- [What you should do]: With the images removed, reproduce each entry below word for word.

- [Records contained in a dataset]:

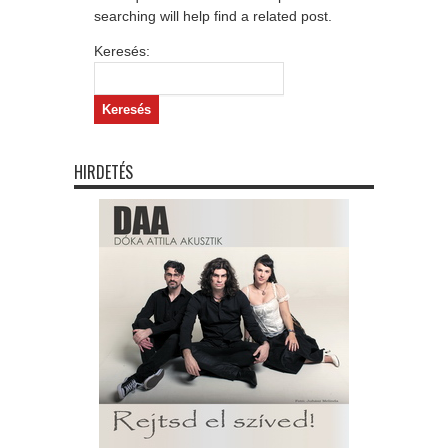
searching will help find a related post.
Keresés:
HIRDETÉS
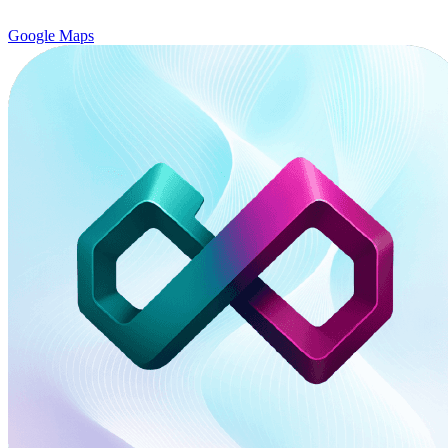
Google Maps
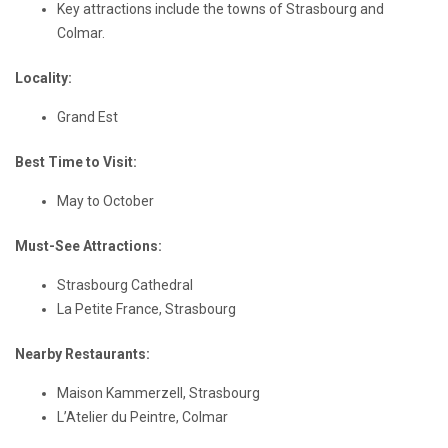
Key attractions include the towns of Strasbourg and
Colmar.
Locality:
Grand Est
Best Time to Visit:
May to October
Must-See Attractions:
Strasbourg Cathedral
La Petite France, Strasbourg
Nearby Restaurants:
Maison Kammerzell, Strasbourg
L’Atelier du Peintre, Colmar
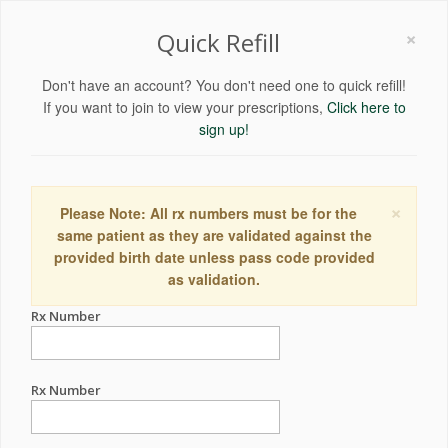
×
Quick Refill
Don't have an account? You don't need one to quick refill!
If you want to join to view your prescriptions,
Click here to
sign up!
×
Please Note: All rx numbers must be for the
same patient as they are validated against the
provided birth date unless pass code provided
as validation.
Rx Number
Rx Number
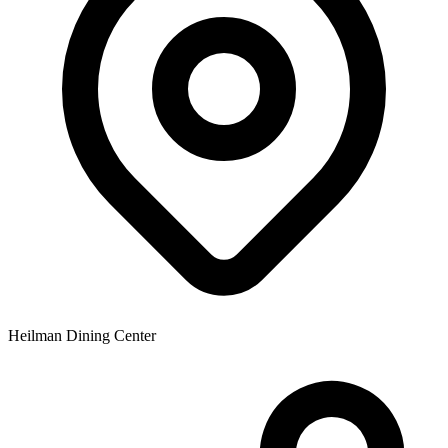
Heilman Dining Center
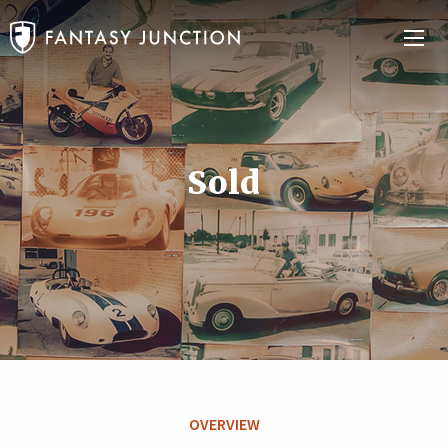
Sold
OVERVIEW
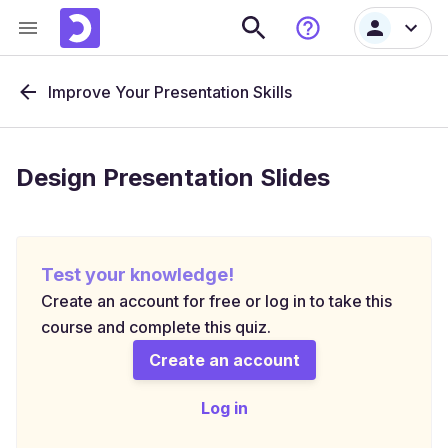
Improve Your Presentation Skills
Design Presentation Slides
Test your knowledge!
Create an account for free or log in to take this
course and complete this quiz.
Create an account
Log in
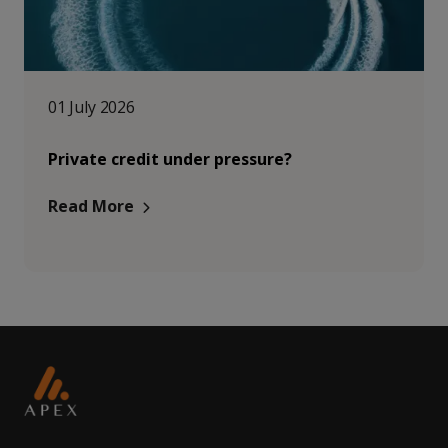
01 July 2026
Private credit under pressure?
Read More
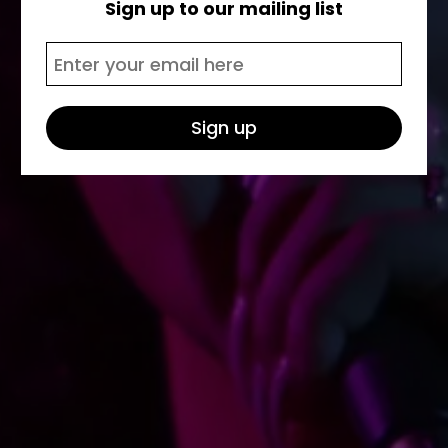
Sign up to our mailing list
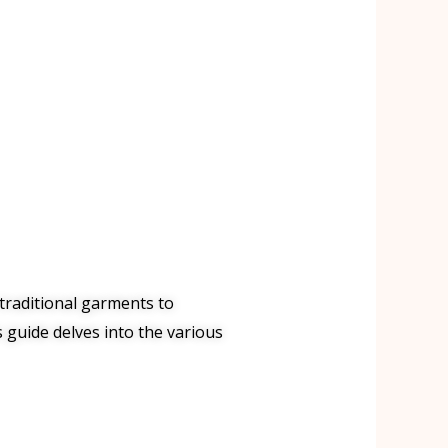
 traditional garments to
 guide delves into the various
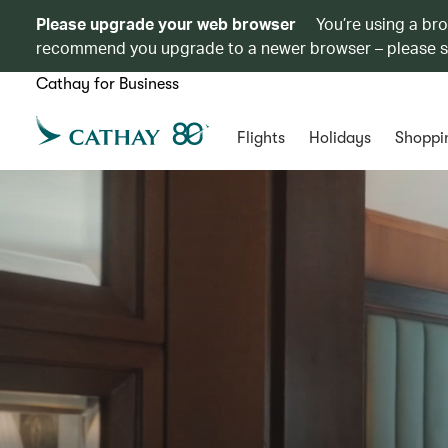
Please upgrade your web browser
You’re using a br
recommend you upgrade to a newer browser – please 
Cathay for Business
Flights
Holidays
Shoppi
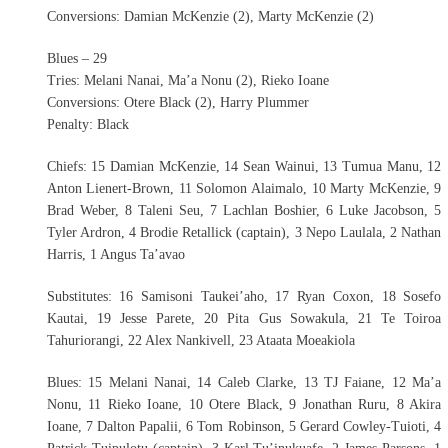
Conversions: Damian McKenzie (2), Marty McKenzie (2)
Blues – 29
Tries: Melani Nanai, Ma’a Nonu (2), Rieko Ioane
Conversions: Otere Black (2), Harry Plummer
Penalty: Black
Chiefs: 15 Damian McKenzie, 14 Sean Wainui, 13 Tumua Manu, 12
Anton Lienert-Brown, 11 Solomon Alaimalo, 10 Marty McKenzie, 9
Brad Weber, 8 Taleni Seu, 7 Lachlan Boshier, 6 Luke Jacobson, 5
Tyler Ardron, 4 Brodie Retallick (captain), 3 Nepo Laulala, 2 Nathan
Harris, 1 Angus Ta’avao
Substitutes: 16 Samisoni Taukei’aho, 17 Ryan Coxon, 18 Sosefo
Kautai, 19 Jesse Parete, 20 Pita Gus Sowakula, 21 Te Toiroa
Tahuriorangi, 22 Alex Nankivell, 23 Ataata Moeakiola
Blues: 15 Melani Nanai, 14 Caleb Clarke, 13 TJ Faiane, 12 Ma’a
Nonu, 11 Rieko Ioane, 10 Otere Black, 9 Jonathan Ruru, 8 Akira
Ioane, 7 Dalton Papalii, 6 Tom Robinson, 5 Gerard Cowley-Tuioti, 4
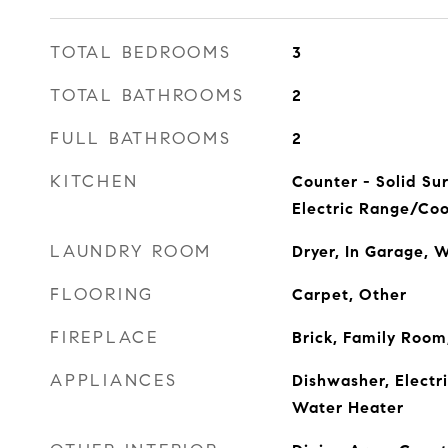
TOTAL BEDROOMS
3
TOTAL BATHROOMS
2
FULL BATHROOMS
2
KITCHEN
Counter - Solid Su
Electric Range/Coo
LAUNDRY ROOM
Dryer, In Garage, 
FLOORING
Carpet, Other
FIREPLACE
Brick, Family Roo
APPLIANCES
Dishwasher, Electr
Water Heater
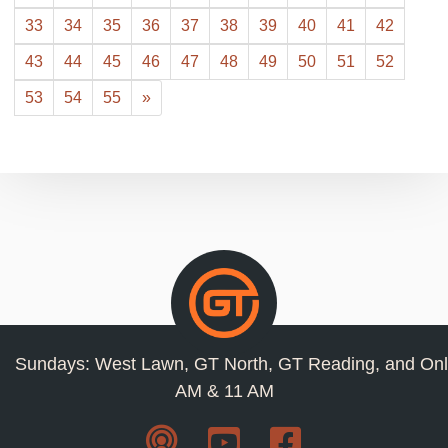
33
34
35
36
37
38
39
40
41
42
43
44
45
46
47
48
49
50
51
52
53
54
55
»
Sundays: West Lawn, GT North, GT Reading, and Onl
AM & 11 AM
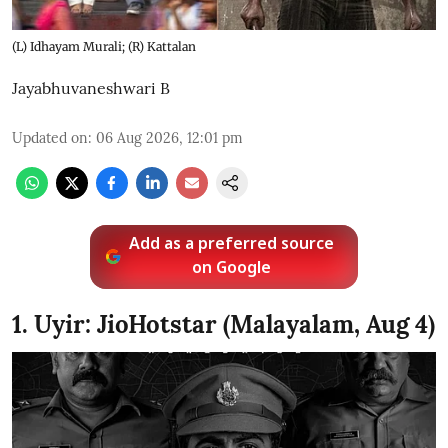
(L) Idhayam Murali; (R) Kattalan
Jayabhuvaneshwari B
Updated on
:
06 Aug 2026, 12:01 pm
Add as a preferred source
on Google
1. Uyir: JioHotstar (Malayalam, Aug 4)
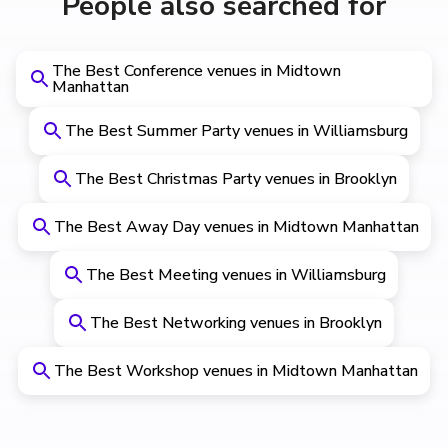
People also searched for
The Best Conference venues in Midtown
Manhattan
The Best Summer Party venues in Williamsburg
The Best Christmas Party venues in Brooklyn
The Best Away Day venues in Midtown Manhattan
The Best Meeting venues in Williamsburg
The Best Networking venues in Brooklyn
The Best Workshop venues in Midtown Manhattan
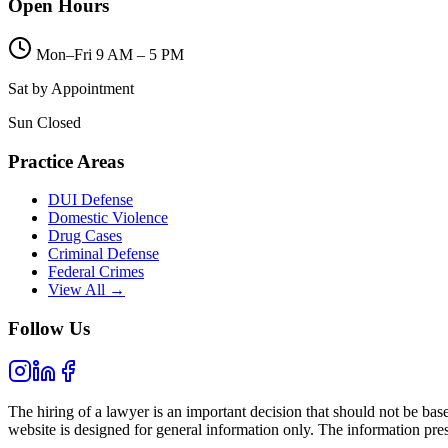
Open Hours
Mon–Fri 9 AM – 5 PM
Sat by Appointment
Sun Closed
Practice Areas
DUI Defense
Domestic Violence
Drug Cases
Criminal Defense
Federal Crimes
View All →
Follow Us
The hiring of a lawyer is an important decision that should not be bas
website is designed for general information only. The information prese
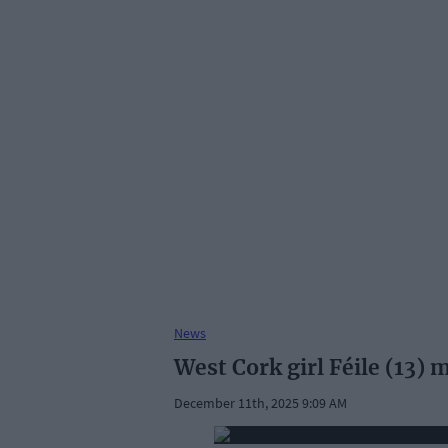
News
West Cork girl Féile (13)
December 11th, 2025 9:09 AM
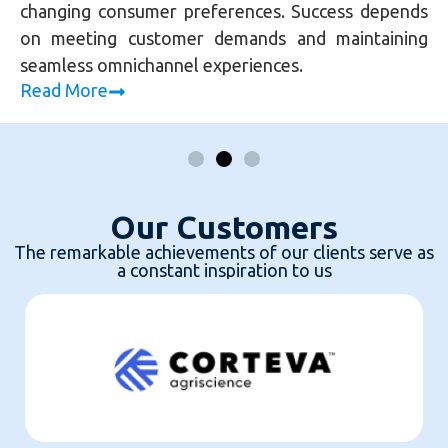
changing consumer preferences. Success depends
on meeting customer demands and maintaining
seamless omnichannel experiences.
Read More
Our Customers
The remarkable achievements of our clients serve as
a constant inspiration to us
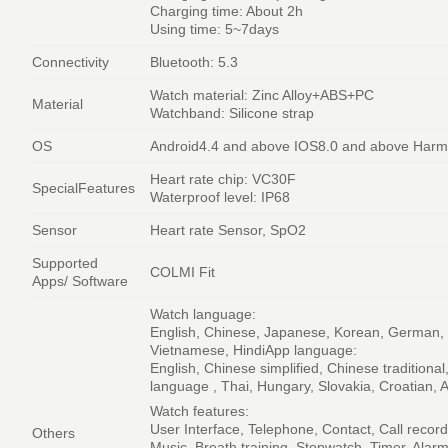
Charging time: About 2h
Using time: 5~7days
Connectivity
Bluetooth: 5.3
Watch material: Zinc Alloy+ABS+PC
Material
Watchband: Silicone strap
OS
Android4.4 and above IOS8.0 and above Har
Heart rate chip: VC30F
SpecialFeatures
Waterproof level: IP68
Sensor
Heart rate Sensor, SpO2
Supported
COLMI Fit
Apps/ Software
Watch language:
English, Chinese, Japanese, Korean, German, F
Vietnamese, HindiApp language:
English, Chinese simplified, Chinese tradition
language , Thai, Hungary, Slovakia, Croatian, A
Watch features:
User Interface, Telephone, Contact, Call recor
Others
Music, Breath training, Stopwatch, Timer, Alar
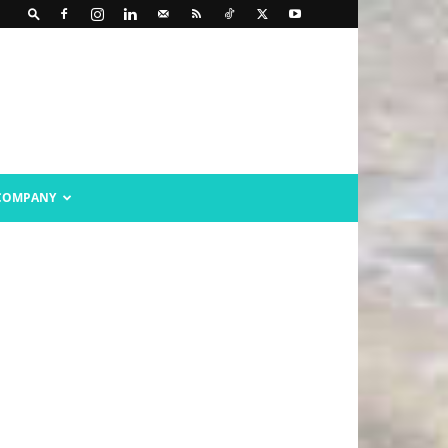
COMPANY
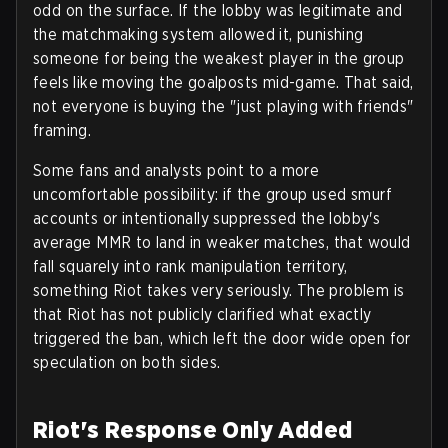
odd on the surface. If the lobby was legitimate and
the matchmaking system allowed it, punishing
someone for being the weakest player in the group
feels like moving the goalposts mid-game. That said,
not everyone is buying the "just playing with friends"
framing.
Some fans and analysts point to a more
uncomfortable possibility: if the group used smurf
accounts or intentionally suppressed the lobby's
average MMR to land in weaker matches, that would
fall squarely into rank manipulation territory,
something Riot takes very seriously. The problem is
that Riot has not publicly clarified what exactly
triggered the ban, which left the door wide open for
speculation on both sides.
Riot's Response Only Added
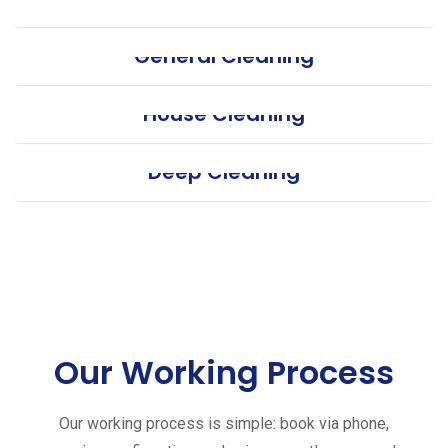
General Cleaning
House Cleaning
Deep Cleaning
Our Working Process
Our working process is simple: book via phone,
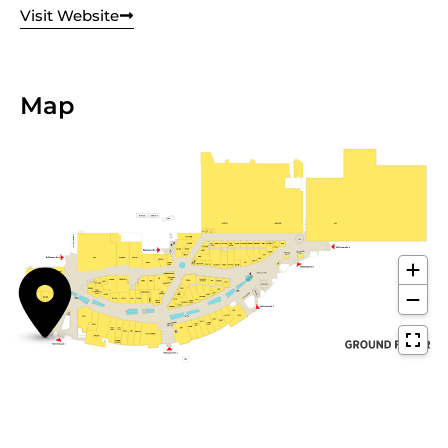
Visit Website
Map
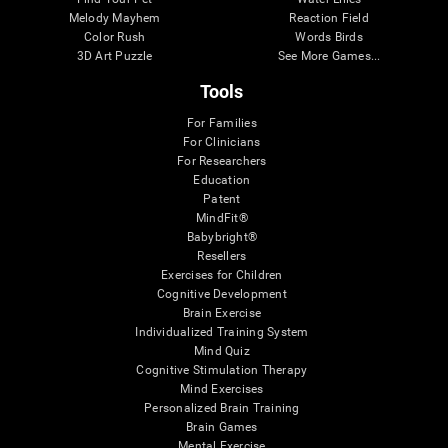
Melody Mayhem
Reaction Field
Color Rush
Words Birds
3D Art Puzzle
See More Games...
Tools
For Families
For Clinicians
For Researchers
Education
Patent
MindFit®
Babybright®
Resellers
Exercises for Children
Cognitive Development
Brain Exercise
Individualized Training System
Mind Quiz
Cognitive Stimulation Therapy
Mind Exercises
Personalized Brain Training
Brain Games
Mental Exercise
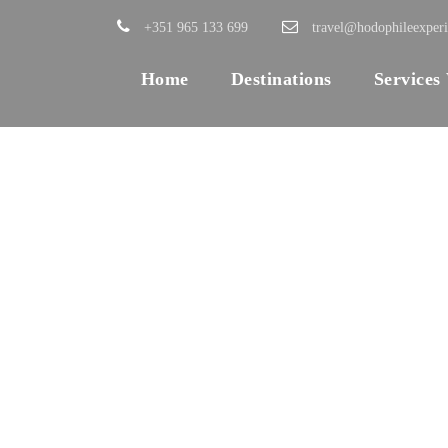
+351 965 133 699
travel@hodophileexper
Home
Destinations
Services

- [Solved exercise]:
searching will help find a related post.
Keresés:
HIRDETÉS
Google Maps
Key attractions include the towns of Strasbourg and
Colmar.
Locality:
Grand Est
Best Time to Visit:
May to October
Must-See Attractions:
Strasbourg Cathedral
La Petite France, Strasbourg
Nearby Restaurants:
Maison Kammerzell, Strasbourg
L’Atelier du Peintre, Colmar
×
Quick Refill
Don't have an account? You don't need one to quick refill!
If you want to join to view your prescriptions,
Click here to
sign up!
×
Please Note: All rx numbers must be for the
same patient as they are validated against the
provided birth date unless pass code provided
as validation.
Rx Number
Rx Number
Heilman Dining Center
Sold
OVERVIEW
Improve Your Presentation Skills
Design Presentation Slides
Test your knowledge!
Create an account for free or log in to take this
course and complete this quiz.
Create an account
Log in
01 July 2026
Private credit under pressure?
Read More
Sign up to our mailing list
 traditional garments to
 guide delves into the various
Please upgrade your web browser
You’re using a br
recommend you upgrade to a newer browser – please 
Cathay for Business
Flights
Holidays
Shoppi
Conversions: Damian McKenzie (2), Marty McKenzie (2)
Blues – 29
Tries: Melani Nanai, Ma’a Nonu (2), Rieko Ioane
Conversions: Otere Black (2), Harry Plummer
Penalty: Black
Chiefs: 15 Damian McKenzie, 14 Sean Wainui, 13 Tumua Manu, 12
Anton Lienert-Brown, 11 Solomon Alaimalo, 10 Marty McKenzie, 9
Brad Weber, 8 Taleni Seu, 7 Lachlan Boshier, 6 Luke Jacobson, 5
Tyler Ardron, 4 Brodie Retallick (captain), 3 Nepo Laulala, 2 Nathan
Harris, 1 Angus Ta’avao
Substitutes: 16 Samisoni Taukei’aho, 17 Ryan Coxon, 18 Sosefo
Kautai, 19 Jesse Parete, 20 Pita Gus Sowakula, 21 Te Toiroa
Tahuriorangi, 22 Alex Nankivell, 23 Ataata Moeakiola
Blues: 15 Melani Nanai, 14 Caleb Clarke, 13 TJ Faiane, 12 Ma’a
Nonu, 11 Rieko Ioane, 10 Otere Black, 9 Jonathan Ruru, 8 Akira
Ioane, 7 Dalton Papalii, 6 Tom Robinson, 5 Gerard Cowley-Tuioti, 4
TOTAL BEDROOMS
3
TOTAL BATHROOMS
2
FULL BATHROOMS
2
KITCHEN
Counter - Solid Su
Electric Range/Coo
LAUNDRY ROOM
Dryer, In Garage, 
FLOORING
Carpet, Other
FIREPLACE
Brick, Family Roo
APPLIANCES
Dishwasher, Electr
Water Heater
33
34
35
36
37
38
39
40
41
42
43
44
45
46
47
48
49
50
51
52
53
54
55
»
Sundays: West Lawn, GT North, GT Reading, and Onl
AM & 11 AM
(L) Idhayam Murali; (R) Kattalan
Jayabhuvaneshwari B
Updated on
:
06 Aug 2026, 12:01 pm
Add as a preferred source
on Google
1. Uyir: JioHotstar (Malayalam, Aug 4)
People also searched for
The Best Conference venues in Midtown
Manhattan
The Best Summer Party venues in Williamsburg
The Best Christmas Party venues in Brooklyn
The Best Away Day venues in Midtown Manhattan
The Best Meeting venues in Williamsburg
The Best Networking venues in Brooklyn
The Best Workshop venues in Midtown Manhattan
Open Hours
Mon–Fri 9 AM – 5 PM
Sat by Appointment
Sun Closed
Practice Areas
DUI Defense
Domestic Violence
Drug Cases
Criminal Defense
Federal Crimes
View All →
Follow Us
The hiring of a lawyer is an important decision that should not be bas
website is designed for general information only. The information prese
News
West Cork girl Féile (13)
December 11th, 2025 9:09 AM
changing consumer preferences. Success depends
on meeting customer demands and maintaining
seamless omnichannel experiences.
Read More
Our Customers
The remarkable achievements of our clients serve as
a constant inspiration to us
Charging time: About 2h
Using time: 5~7days
Connectivity
Bluetooth: 5.3
Watch material: Zinc Alloy+ABS+PC
Material
Watchband: Silicone strap
OS
Android4.4 and above IOS8.0 and above Har
Heart rate chip: VC30F
SpecialFeatures
Waterproof level: IP68
Sensor
Heart rate Sensor, SpO2
Supported
COLMI Fit
Apps/ Software
Watch language:
English, Chinese, Japanese, Korean, German, F
Vietnamese, HindiApp language:
English, Chinese simplified, Chinese tradition
language , Thai, Hungary, Slovakia, Croatian, A
Watch features:
User Interface, Telephone, Contact, Call recor
Others
Music, Breath training, Stopwatch, Timer, Alar
COMPANY
odd on the surface. If the lobby was legitimate and
the matchmaking system allowed it, punishing
someone for being the weakest player in the group
feels like moving the goalposts mid-game. That said,
not everyone is buying the "just playing with friends"
framing.
Some fans and analysts point to a more
uncomfortable possibility: if the group used smurf
accounts or intentionally suppressed the lobby's
average MMR to land in weaker matches, that would
fall squarely into rank manipulation territory,
something Riot takes very seriously. The problem is
that Riot has not publicly clarified what exactly
triggered the ban, which left the door wide open for
speculation on both sides.
Riot's Response Only Added
General Cleaning
House Cleaning
Deep Cleaning
Our Working Process
Our working process is simple: book via phone,
Visit Website
Map
Melody Mayhem
Reaction Field
Color Rush
Words Birds
3D Art Puzzle
See More Games...
Tools
For Families
For Clinicians
For Researchers
Education
Patent
MindFit®
Babybright®
Resellers
Exercises for Children
Cognitive Development
Brain Exercise
Individualized Training System
Mind Quiz
Cognitive Stimulation Therapy
Mind Exercises
Personalized Brain Training
Brain Games
Mental Exercise
+351 965 133 699
travel@hodophileexper
Home
Destinations
Services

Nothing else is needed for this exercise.